みんな「あの人なら聞いてくれる」そう思っていたし、私も「聞くよ。出来ることはやるよ」と言っていたし。
しかし、それはとても辛いことだったのです私にとっては。
「愚痴」や「不満」は私にとっては相手に対する敵意のように感じとれていたからです。
人は不満を言葉にする時、目線が鋭くなります。その目線の鋭さを私に向けられた敵意のように感じて、私はそれが実のところとても怖かったのです。
そう私は「人」が怖い。それはもうずっと子どもの頃からそうなのです。
「臆病者」で「ビビり」の私は他人の感情の動を敏感に察知します。
人の喜怒哀楽が手に取るようにわかります。
「喜」と「楽」ならば良いのですが、「怒」「哀」には、それを感じることは物凄く怖い。
私の心はきっと悲鳴でもあげていたのでしょう。
「怒り」を私に向けられると縮こまり、「悲しみ」「辛さ」を聞くと私のせいかな、いや、すべての悪い事象は私のせいだと何故か思ってしまうんです。
全部私の責任だと。
私がうまく立ち回れなかったからだと。
人と人との調整役が出来なかったから、悪い感情に人がなってしまわなければならなかったのだと。
どうしても自分のせいにしてしまっていました。
私は辛かった。苦しかった。そんな自分が嫌いで仕方なかったのです。
好きで自分で勝手に調整役をやっているのに、それに苦しむ自分がイヤでした。
自分をどれだけ責めたかわからない。

入院を決めて2ヶ月が経った頃のある日、フル稼働していた私の心と頭はものが考えられなくなりました。
それはちょっとした「愚痴」を聞いた後でした。
凄くどうでもいい愚痴だったのですが、それを言っている人の視線の鋭さと口調が、とても強く感じられました。
実際のところはそうでもなかったのでしょうけれど、その時の私は心が限界だったようです。
その後、数が数えられない自分に気付き、頭が重く、仕事が手につかなくなりました。
自分でも驚きました。
自分が信じられないくらい使い物にならなくなりました。
そんな自分が怖くて。
そんな自分を人に気付かれるのも、
どんな風に見られているのかも、
いろんなことが怖くて仕方なくなりました。
誰か助けて。本気で思いました。
先生、朝倉先生。早く入院した方がいいってこういうこと?
助けて。
そう思いました。
心に作っていた防御の壁が崩されたようでした。
壁が崩れて隠してた心が全開してて、そこに冷たい風が吹くようなそんな感じでした。
苦しかった。
何とも言えない気持ちでした。
入院まで残り1ヶ月の頃でした。

何度となく考えました。
朝倉先生に電話しようかと。
何度となく考えました。半月でも仕事休ませてもらえないか会社に言うかと。
しかし、私は私を許さなかった。
自分のそういう甘えた考えを許さなかったのです。
人に甘えてはいけない。自分で決めたこと。
残り1ヶ月、ちゃんと最後まで仕事をやり遂げなければと必死で思いました。
そして必死で自分を取り戻しました。
私は大丈夫。
私ならやれる。
ちゃんと生きていける。
何度も自分に言い聞かせ、私は日々を自分の足でしっかりと立っていました。
そして入院前の最後の受診の日がきました。
やっと朝倉先生に会える、そう思いました。
朝倉先生に会いたくてしょうがなかった。
朝倉先生はとう表現すればいいのかな。
優しげでよく喋って、人が良さそうで、50代くらいでしょうか。
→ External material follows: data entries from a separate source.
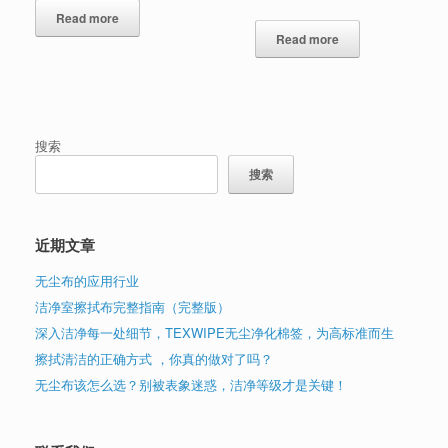
Read more
Read more
搜索
搜索
近期文章
无尘布的应用行业
洁净室擦拭布完整指南（完整版）
深入洁净每一处细节，TEXWIPE无尘净化棉签，为高标准而生
擦拭清洁的正确方式 ，你真的做对了吗？
无尘布该怎么选？别被表象迷惑，洁净等级才是关键！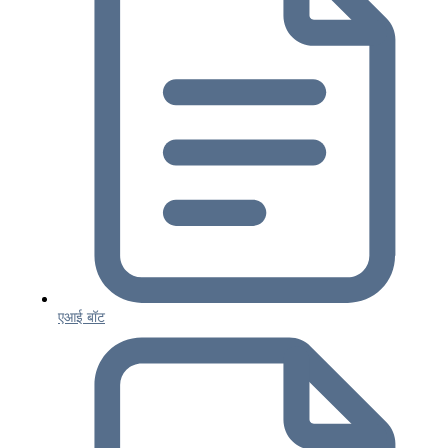
एआई बॉट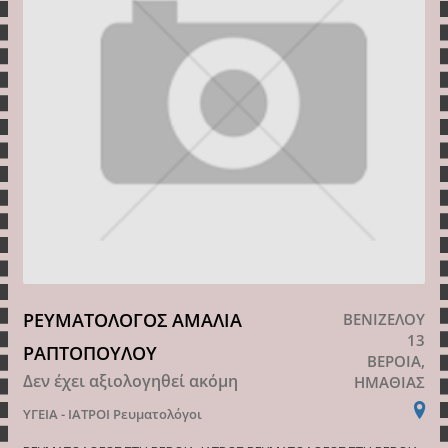
ΡΕΥΜΑΤΟΛΟΓΟΣ ΑΜΑΛΙΑ
ΒΕΝΙΖΕΛΟΥ
13
ΡΑΠΤΟΠΟΥΛΟΥ
ΒΕΡΟΙΑ,
Δεν έχει αξιολογηθεί ακόμη
ΗΜΑΘΙΑΣ
ΥΓΕΙΑ - ΙΑΤΡΟΙ
Ρευματολόγοι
背が高く大柄でお腹がぽっこり出ているそんな先生。

朝倉先生に話しました。心の壁が崩れたようだったと。
後頭部に何かあるかのようにぼんやりしてて重い感じがする、動悸が止まらなくて苦しいと。
でも残り半月、入院まで絶対ちゃんと仕事をしなければならないと。ならないから、どうにか自分を取り戻した。私は取り戻せると。
先生は「その状態でまだ仕事してたの?」と少し驚かれていました。
「本当に後半月仕事するの?今のままでは寝てる間に死んだっておかしくないんだからね、本当に大丈夫?」
「大丈夫。」と私は言いました。
大丈夫。私だからやれる、そう思いました。
「死ぬかもしれない」そう言われてもそれでも決めたことは最後までやる。それが私の中の「ケジメ」だったのです。
苦しい、助けて、そう思いながらも、どうしてか私は「助けて」と言えないのです。
今思えば「死んだっておかしくない」という先生の言葉は、私を早く入院させてあげたいという「心」だったのかもしれません。きっとそうだったのでしょう。優しい朝倉先生のことだから。
気の強い私には、そういう言い方でもしなければ、入院を早めたりはしないなと思われたのでしょう。
私は先生の気持ちを汲むことが出来ませんでした。
言葉をそのまま受けとってしまいました。
私は「死ぬかもしれない」。
それは入院まで半月残した私の心の支えになったのかもしれません。
入院を早める希望もせず、仕事を休むこともせず、ただカウントダウンをし始めました。残りの出勤日数を。
時期が12月であったため、年末の最後の日までを区切りに私は休職することになっていました。年末を乗り切れば入院。それまで死なないように。
死なないように私はほぽ寝ませんでした。
「寝てる間に死ぬかも」そう思うとさすがの私も怖くなったのでしょう。
どれだけ疲れても1~2時間しか横になっていられません。
しかもその間毎回ひどい悪夢を見るのです。
色んな夢を見ました。その度に汗がびっしょりで起きるのです。
半月、その状態で過ごしました。
人はなかなか死なないものです。
いや、私に限っては死ねないのです。
私はずっと死にたいと思って、死ねないから、生き抜いてやろうと思って必死で。
この思いは伝わりましょうか?
意味わかんないでしょうか?
でもずっとそうやってきたんです。

そしてやっと最後の1日が終わり、もうぐったりで。
ぐったりだけど眠ることも出来ず、年が明け、無事にニューすることが出来ました。
これで朝倉先生とたくさんお話しすることができる。いろんな話を聞いてもらえる、そう思っていました。
安心していました。

入院の日、病院で朝から手続きを済ませ、病棟へ行きました。
看護士さんに病棟でのルールや、どこに何があるか等の説明を受け、それから先生との面談とのことで部屋へ案内されました。
その面談室には看護士さん1人と朝倉先生ともう1人40代くらいの若めの少しの目が据わった感じの男の先生がいました。
朝倉先生が入院にあたっての説明をいろいろとされ、最後にその若めの先生を紹介して下さいました。
「日置と申します。宜しくお願いします。」
日置先生の声を初めて聞いたのはその時でしたね。
日置先生が私の入院中の主治医であるとのことでした。
私ははっきり言ってがっかりしました。
「朝倉先生が主治医じゃないの?」と。
私は朝倉先生と話したくて、朝倉先生ならと思っていたのに、と。
でも私は何も言いませんでした。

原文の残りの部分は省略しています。